After the system reboots, I can ssh back into the incus container and I see that I am running Ubuntu 22.04
After the upgrade, my website did not work because of changes with the LAMP stack. The precise reason for this is that the version of PHP in Ubuntu 20.04 was PHP 7.4 and the version of PHP in Ubuntu 22.04 is PHP 8.1. The upgrade had no way of knowing that my web browser had PHP 7.4 as an enabled module.
Ultimately, that change was up to me. So, the bottom line is you may need to research the changes/requirements your application has after an OS upgrade. In my case, I disabled the old PHP module, enabled the new one and then restarted the WebServer:
sudo a2dismod php7.4
sudo a2enmod php8.1
sudo systemctl restart apache2.service
After that, my Website correctly launches.
Now we want to upgrade to Ubuntu 23.10 and we perform the same command we did before.
sudo do-release-upgrade
However, no update is found.
The reason for this is because by default, Ubuntu is set to only search for long term releases (LTS). As mentioned earlier, as of May 2024 we cannot do a direct upgrade from Ubuntu 22.04 to Ubuntu 24.04. We have to wait for Ubuntu 24.04-1 in August before we can do that.
So, that means we need to upgrade to Ubuntu 23.10 first. In order to do that we need to:
sudo nano /etc/update-manager/release-upgrades
In this file change the “prompt=lts” to “prompt=normal”.

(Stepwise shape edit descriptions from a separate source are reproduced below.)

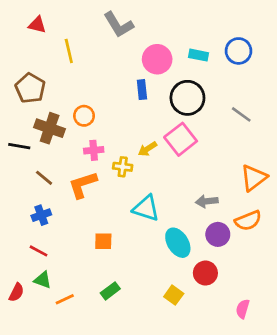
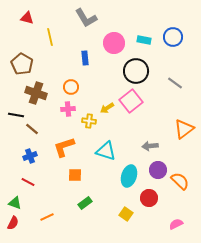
blue rectangle: (142, 90) -> (85, 58), moved
orange circle: (84, 116) -> (71, 87), moved
black line: (19, 146) -> (16, 115), moved
orange L-shape: (83, 185) -> (64, 147), moved
orange semicircle: (248, 221) -> (180, 181), moved, turned -114
cyan ellipse: (178, 243) -> (129, 176), turned 50
green triangle: (43, 280) -> (15, 203), moved
green rectangle: (110, 291) -> (85, 203), moved
red semicircle: (16, 292) -> (13, 223), moved
pink semicircle: (243, 309) -> (176, 224), turned 48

Do a CTRL O and Enter to write the file out and a CTRL X to exit the nano editor.
Now check for a new release again and it will find Ubuntu 23.10 Mantic Minotaur.
sudo do-release-upgrade
The upgrade messages will all be similar to the last upgrade.
Generally you will want to keep your existing (.conf) files and not replace them. In the screenshot below, I would want to keep my Apache configuration file since that would be specific to my WebServer.
After the update nears completion, I choose to remove the obsolete packages again.
After the reboot, I am running Ubuntu 23.10.
Finally I perform the upgrade to Ubuntu 24.04 Noble Numbat.
sudo do-release-upgrade
The upgrade process is the same as we have done in the other two upgrades.
When I get down to the obsolete package removal screen, I can see where the Apache2 service failed to start. This is normal and will resolve after the reboot.
You may want to perform interim snapshots on your container to provide you the ability to roll back in the event that a particular upgrade breaks things. My experience has taught me that there is no such thing as too many backups.
The lesson in all this is don’t be afraid to try things because snapshots will save you in the event of a bad decision. You don’t learn without trying.
After the reboot, I log in and confirm that Ubuntu 24.04 is running.
The last thing to do is make sure the website is working properly.
Since the container is tested to be running properly, I delete the snapshot since snapshots are stored as a part of the container and they make backups much larger.
After all this work, be sure to take a backup of the container on the incus server:
incus export WebHome WebHome.tar.gz
The export (backup) can be imported on any incus server.
Maintaining updates/upgrades as well as OS releases in your incus containers is important for proper operation and security.